Aboriginal Youth Mentoring Program To Keep Young People Connected
A new Aboriginal Youth Mentoring Program will help young Aboriginal people develop skills, relationships and networks that keep them connected to their culture, families and friends, with funding of $875,000 to be provided by the Andrews Labor Government in the 2016-17 Victorian Budget.
Speaking today at the Koorie Youth Summit, Minister for Youth Affairs, Jenny Mikakos said Aboriginal leaders and Aboriginal-controlled organisations will be involved in developing and delivering a program that meets the specific needs of young Aboriginal people in their communities.
This could include developing their essential life skills, connecting them with education and training and helping them to reach their life goals.

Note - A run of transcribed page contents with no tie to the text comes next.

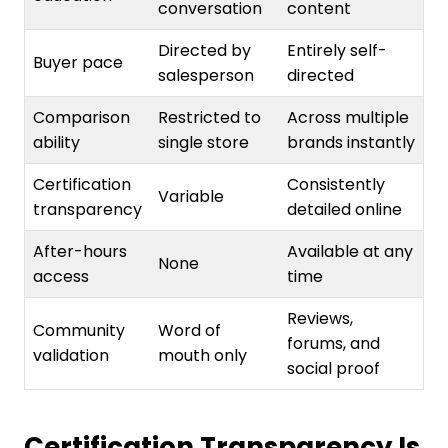
Directed by
Entirely self-
Buyer pace
salesperson
directed
Comparison
Restricted to
Across multiple
ability
single store
brands instantly
Certification
Consistently
Variable
transparency
detailed online
After-hours
Available at any
None
access
time
Reviews,
Community
Word of
forums, and
validation
mouth only
social proof
Certification Transparency Is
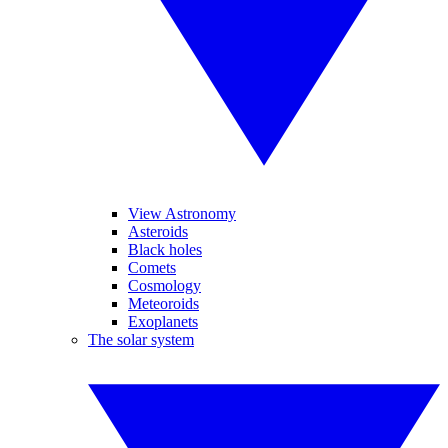
View Astronomy
Asteroids
Black holes
Comets
Cosmology
Meteoroids
Exoplanets
The solar system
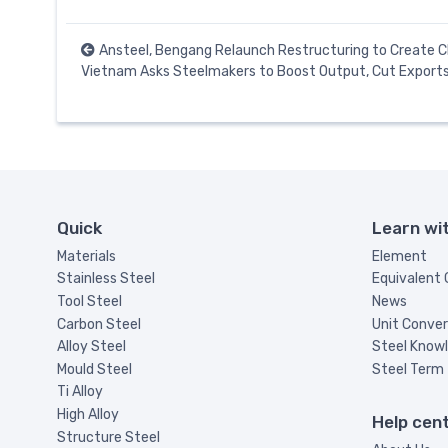
Ansteel, Bengang Relaunch Restructuring to Create C
Vietnam Asks Steelmakers to Boost Output, Cut Exports
Quick
Learn wi
Materials
Element
Stainless Steel
Equivalent
Tool Steel
News
Carbon Steel
Unit Conver
Alloy Steel
Steel Know
Mould Steel
Steel Term
Ti Alloy
High Alloy
Help cen
Structure Steel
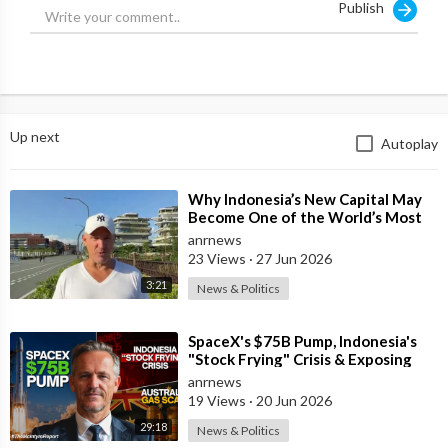
Publish
Thinkorswim:
http://bit.ly/ToS_Setup
---------------------------------------------------
Michael Chin teaches simple trading and investing strategies
that he's picked up from participating in trading rooms, reading
Up next
Autoplay
trading books, and executing trading strategies. Whether
you're a beginning or an advanced trader, he hopes to always
share something new with you.
⁣Why Indonesia’s New Capital May
Become One of the World’s Most
---------------------------------------------------
Comfortable Cities to Live In
anrnews
23 Views
·
27 Jun 2026
DISCLAIMER: Viewers are responsible for how they use the
3:21
News & Politics
information provided in this video. Please carefully consider
whether trading is suitable for you given your current
⁣SpaceX's $75B Pump, Indonesia's
circumstances, knowledge, and financial situation.
"Stock Frying" Crisis & Exposing
The Austral
anrnews
#DayTrading #LiveScalping #MichaelChin
19 Views
·
20 Jun 2026
29:18
News & Politics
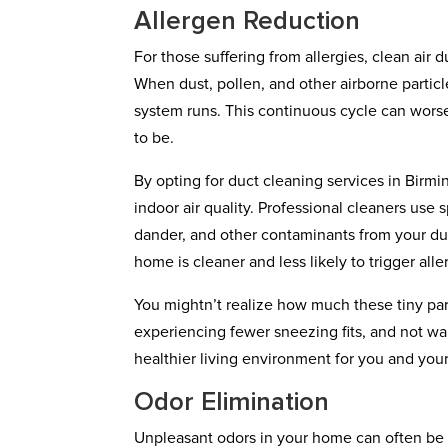
Allergen Reduction
For those suffering from allergies, clean air
When dust, pollen, and other airborne partic
system runs. This continuous cycle can wor
to be.
By opting for duct cleaning services in Birm
indoor air quality. Professional cleaners us
dander, and other contaminants from your duc
home is cleaner and less likely to trigger alle
You mightn’t realize how much these tiny part
experiencing fewer sneezing fits, and not wak
healthier living environment for you and your
Odor Elimination
Unpleasant odors in your home can often be t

Funding will also go to the Koorie Youth Council and the Youth Affairs Council of Victoria to provide their expertise, resources, training and support to this initiative.
Ms Mikakos thanked the Koorie Youth Council for its work highlighting elements of successful mentoring programs to create positive life change – bringing together education, traditional knowledge sharing, healing and community engagement.
By promoting deeper connections with culture, heritage and community in Aboriginal young people, this program aligns with Roadmap for Reform, a significant overhaul of the child protection system.
The Roadmap forms part of the Government’s initial response to the recommendations of the Royal Commission into Family Violence, and was announced earlier this month.
Quotes attributable to Minister for Youth Affairs Jenny Mikakos
“Growing up can be tough – mentoring helps young Aboriginal Victorians remain connected to family, friends, school and teachers so they can remain on track to gain skills, find jobs and reach life goals.”
“When Aboriginal Victorians are strongly connected to their culture we know they have better life outcomes.”
Quotes attributable to Minister for Aboriginal Affairs Natalie Hutchins
“These young people are the voices of tomorrow. This is about self-determination for Aboriginal people and strengthening the many young Aboriginal voices in Victoria and turning those voices into future community leaders.”